Chapter 2 : Evidence
I showed the historical evidence to Suzanne Schuld, a registered nurse of over thirty years’ experience of critical care and emergency medicine; she in turn showed it to her colleagues, Melissa Rockefeller, MD, Karen Maury, MD, and Michele Sequerra, MD. I also showed the evidence to Sylvia Howard, a midwife with decades of experience. I am enormously grateful to these five medical experts for their ground-breaking theories and opinions, which shed new light on why, and how, Jane Seymour died, and which inform the final pages of my novel. Any mistakes in my interpretation of the information they gave me are mine alone.
As I suspected, there were almost certainly two distinct illnesses, and the first was probably food poisoning – my original theory. In regard to the second illness, as there was no report of fever, endometritis (puerperal fever) or puerperal sepsis (which have similar symptoms) seem unlikely. Sepsis cannot be entirely excluded, although the doctors were sceptical as there was no documented fever, and there are other clues that make it more likely that Jane died from a combination of other factors.
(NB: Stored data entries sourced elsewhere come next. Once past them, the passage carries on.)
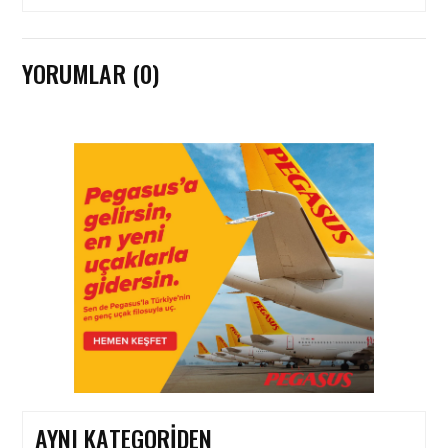
YORUMLAR (0)
HAVAYOLU • 07 AĞU 2026
SUNEXPRESS’IN ÜÇ GÜN
ÜST ÜSTE GÜNLÜK
YOLCU SAYISI 71 BINI AŞTI
HAVAYOLU • 05 AĞU 2026
CORENDON’DAN YAKIT
VERIMLILIĞI VE
SÜRDÜRÜLEBILIRLIK IÇIN
İŞ BIRLIĞI!
AYNI KATEGORIDEN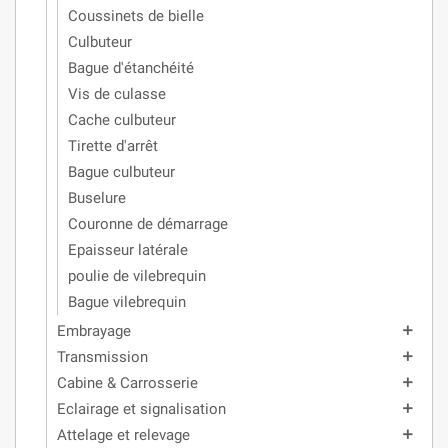
Coussinets de bielle
Culbuteur
Bague d'étanchéité
Vis de culasse
Cache culbuteur
Tirette d'arrêt
Bague culbuteur
Buselure
Couronne de démarrage
Epaisseur latérale
poulie de vilebrequin
Bague vilebrequin
Embrayage
add
Transmission
add
Cabine & Carrosserie
add
Eclairage et signalisation
add
Attelage et relevage
add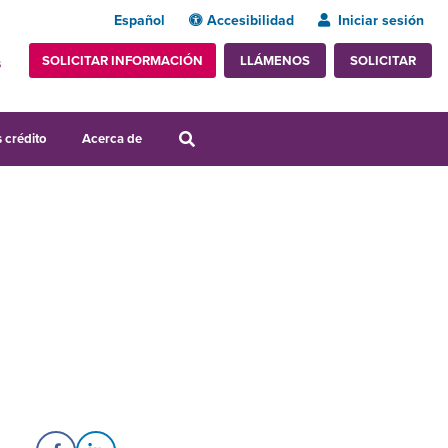
Español
Accesibilidad
Iniciar sesión
SOLICITAR INFORMACIÓN
SOLICITAR
LLÁMENOS
s
 crédito
Acerca de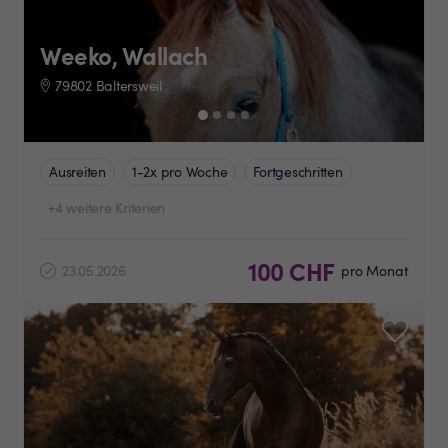
Weeko, Wallach
79802 Baltersweil
Ausreiten
1-2x pro Woche
Fortgeschritten
+4 weitere Kriterien
100 CHF
23.05.2026
pro Monat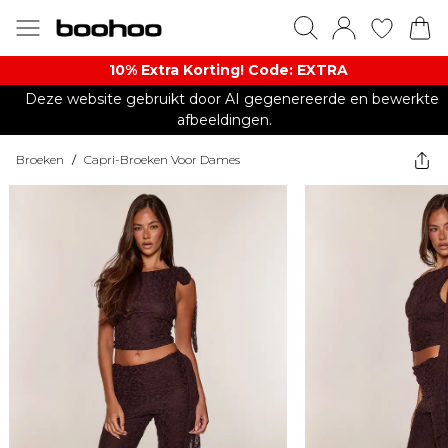
10% Extra Korting! Code: EXTRA​
Deze website gebruikt door AI gegenereerde en bewerkte
afbeeldingen.
Broeken
/
Capri-Broeken Voor Dames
If she had developed endometritis shortly after giving birth, there would have been progressive deterioration, and it is doubtful that she would have been well enough to host the christening reception, or felt like eating rich foods.
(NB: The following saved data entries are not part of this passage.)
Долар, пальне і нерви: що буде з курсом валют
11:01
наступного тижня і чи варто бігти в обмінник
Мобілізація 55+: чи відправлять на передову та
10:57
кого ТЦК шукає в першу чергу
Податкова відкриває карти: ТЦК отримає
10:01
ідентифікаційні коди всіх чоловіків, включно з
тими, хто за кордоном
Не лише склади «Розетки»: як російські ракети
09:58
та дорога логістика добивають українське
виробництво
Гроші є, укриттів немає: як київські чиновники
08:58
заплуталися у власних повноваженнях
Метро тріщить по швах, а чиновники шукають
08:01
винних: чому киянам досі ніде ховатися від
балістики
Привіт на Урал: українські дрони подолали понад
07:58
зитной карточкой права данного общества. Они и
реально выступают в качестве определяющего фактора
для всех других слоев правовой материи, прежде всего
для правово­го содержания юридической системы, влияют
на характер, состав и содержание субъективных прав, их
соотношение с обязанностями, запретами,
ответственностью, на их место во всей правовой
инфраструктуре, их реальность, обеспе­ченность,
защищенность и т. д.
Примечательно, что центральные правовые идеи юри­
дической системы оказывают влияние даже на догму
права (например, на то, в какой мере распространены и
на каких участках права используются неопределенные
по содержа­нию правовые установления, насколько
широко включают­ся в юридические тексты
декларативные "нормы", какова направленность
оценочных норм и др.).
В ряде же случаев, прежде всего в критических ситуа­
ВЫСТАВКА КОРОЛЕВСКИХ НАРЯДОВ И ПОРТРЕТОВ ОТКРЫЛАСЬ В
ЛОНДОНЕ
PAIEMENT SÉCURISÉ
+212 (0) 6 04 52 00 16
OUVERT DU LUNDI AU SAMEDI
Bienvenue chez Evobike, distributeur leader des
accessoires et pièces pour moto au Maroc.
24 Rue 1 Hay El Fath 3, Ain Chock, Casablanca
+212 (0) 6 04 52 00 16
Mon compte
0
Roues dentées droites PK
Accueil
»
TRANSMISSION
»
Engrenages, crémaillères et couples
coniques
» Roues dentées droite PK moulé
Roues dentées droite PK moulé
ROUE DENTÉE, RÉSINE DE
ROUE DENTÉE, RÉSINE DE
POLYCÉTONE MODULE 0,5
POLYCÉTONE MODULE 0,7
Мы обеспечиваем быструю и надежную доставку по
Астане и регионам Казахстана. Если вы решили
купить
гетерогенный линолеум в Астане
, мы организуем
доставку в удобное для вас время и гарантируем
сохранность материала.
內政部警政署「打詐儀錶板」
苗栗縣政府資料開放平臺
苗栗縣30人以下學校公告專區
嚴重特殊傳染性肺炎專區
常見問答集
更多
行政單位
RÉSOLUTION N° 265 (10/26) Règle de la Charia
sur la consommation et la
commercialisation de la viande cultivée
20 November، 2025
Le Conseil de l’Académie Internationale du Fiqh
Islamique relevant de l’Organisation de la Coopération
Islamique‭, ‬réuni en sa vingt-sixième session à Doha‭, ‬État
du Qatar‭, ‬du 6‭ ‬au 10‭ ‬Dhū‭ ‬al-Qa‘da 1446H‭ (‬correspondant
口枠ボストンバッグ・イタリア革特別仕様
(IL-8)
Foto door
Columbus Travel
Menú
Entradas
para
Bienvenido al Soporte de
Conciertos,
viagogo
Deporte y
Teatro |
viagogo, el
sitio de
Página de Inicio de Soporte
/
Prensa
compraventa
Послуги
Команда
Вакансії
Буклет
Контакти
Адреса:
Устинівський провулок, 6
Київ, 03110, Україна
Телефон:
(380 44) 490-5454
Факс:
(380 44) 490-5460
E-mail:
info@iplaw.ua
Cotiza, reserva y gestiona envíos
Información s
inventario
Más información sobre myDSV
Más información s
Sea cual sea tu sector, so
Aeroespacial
On the evidence we have, death was probably due to a combination of dehydration and embolism, leading ultimately to heart failure.
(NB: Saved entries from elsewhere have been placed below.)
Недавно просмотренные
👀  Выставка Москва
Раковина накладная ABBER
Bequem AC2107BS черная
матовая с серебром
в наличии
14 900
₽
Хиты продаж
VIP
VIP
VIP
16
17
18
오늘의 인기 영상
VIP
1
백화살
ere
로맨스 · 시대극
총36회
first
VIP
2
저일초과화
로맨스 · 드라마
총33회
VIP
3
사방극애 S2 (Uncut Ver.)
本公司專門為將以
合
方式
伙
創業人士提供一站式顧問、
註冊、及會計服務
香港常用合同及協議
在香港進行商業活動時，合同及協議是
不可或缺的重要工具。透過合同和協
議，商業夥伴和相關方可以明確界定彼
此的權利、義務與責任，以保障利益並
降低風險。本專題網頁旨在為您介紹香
Possibly Jane had a thrombosis in a leg or in her pelvic circulation, and pieces broke off and migrated to her heart and lungs. Rushing to the close stool while suffering from food poisoning, or getting up to enable her servants to clean or change her bed, might have dislodged a piece of clot.
Embolisms do not always lead to instant death, and not all are fatal. Jane could easily had one or more small ones that would have put a strain on her heart and respiratory muscles and worn out her ability to breathe, especially if she had less oxygen-carrying capacity due to anaemia. It might be significant that she had 'skin is so whitish that it may be called rather pale’, which may indicate that she was anaemic. When she was pregnant with Edward VI, she had a craving for quails, which have a high iron content. Many experts think that some women crave the nutrients their body needs.
A woman can become vulnerable to iron-deficiency anaemia after repeated pregnancies and miscarriages. Each pregnancy can place a high demand on a woman’s stores of iron, and the foetus and vital organs, such as the muscles that facilitate childbirth, can be starved of oxygen. Left untreated – and the condition was unknown in Tudor times – iron-deficiency anaemia can have serious implications for the health of mother and child. It can lower resistance to infections, increase the risk of premature labour, lead to maternal death, and make a woman far more vulnerable to an embolism.
If an anaemic woman becomes pregnant, the ova stored in the ovaries can weaken over time and become unviable. It can prevent the growing cells of the foetus from dividing and growing properly, which may result in a miscarriage, which in turn can exacerbate the anaemia. It is possible that Jane Seymour suffered one, possibly two, miscarriages before she became pregnant with Edward.